俺が彼に視線を戻せば、マジだよマジ。と重ねて言ってくる。

「っていうか、どこでハジケさせちゃったの?用途はわかってるんだから、寮で寝るときは使ってないでしょ」

だとしても消耗具合的にまだ先のはずだしと、五条さんは不可解そうに首を傾げている。

 いつからかわからないがおそらく数日ほどの間、効果の損なわれた呪符を持ち歩いていたことが発覚した。
その間も呪力の訓練を行っていたため、もしもを考えると冷や汗ものだった。「いっそバレとけば良かったくない?」とは五条さん談である。
 ちなみに少年院の際でも、お守りがダメになっていたのもあって、呪法を使用したと見られていたわけだ。それから推測するに、出現させるだけでパァになるようだが。

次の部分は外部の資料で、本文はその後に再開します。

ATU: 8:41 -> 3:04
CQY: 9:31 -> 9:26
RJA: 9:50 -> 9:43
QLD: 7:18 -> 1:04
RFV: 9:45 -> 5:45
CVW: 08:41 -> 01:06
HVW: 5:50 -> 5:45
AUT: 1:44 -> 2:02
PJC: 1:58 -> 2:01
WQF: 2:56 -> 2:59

「呪力は使えてないぞ。そしたらハシモトさんが鳴き止んでるはず

ハシモトサン?と、これまた不思議そうな顔をする五条さん。
俺が借りている呪骸のことだと伝えれば、へーと、どうでも良さげにする。
こいつ。
俺は白けた目を彼に向けた。

なんなら五条さんが断りもなく借りてったらしい呪骸、虎杖のはツカモトさんだ。そのツカモトさんは俺には荷が重いだろうと、わざわざハシモトさんを作っていた学長はカンカンに怒っていた。
しかし、その話をしたときに俺もやらかしているし……夜蛾学長も大変だな。

俺は話を戻すことにした。

「とりあえず、俺には心当たりがない。呪法を出した覚えもない」

「変だなぁ。あれだけ残ってたのがダメになるなんて例えるなら高圧電流並みの呪力を使わないと無理だ」

それこそ君の呪法レベルじゃないとと話す五条さん。
俺の呪法は、始動電流か何かか?

「もう皆に話して見張ってもらったほうがいいと思うけどな~ってわけでちょうどいいし、お守りなしね!」

言っとかないと皆もびっくりするよ~。と、ヘラヘラ笑っている五条さん。
びっくりで済むわけねぇだろ準備してもらってる側だからなんも言えねぇけど。
俺は口を噤んで、彼からも顔を背けた。



 教室に戻ればなぜか怒っている釘崎と、それを面倒くさげに流している恵がいた。
そう長い時間じゃなかったはずだが何があったんだ。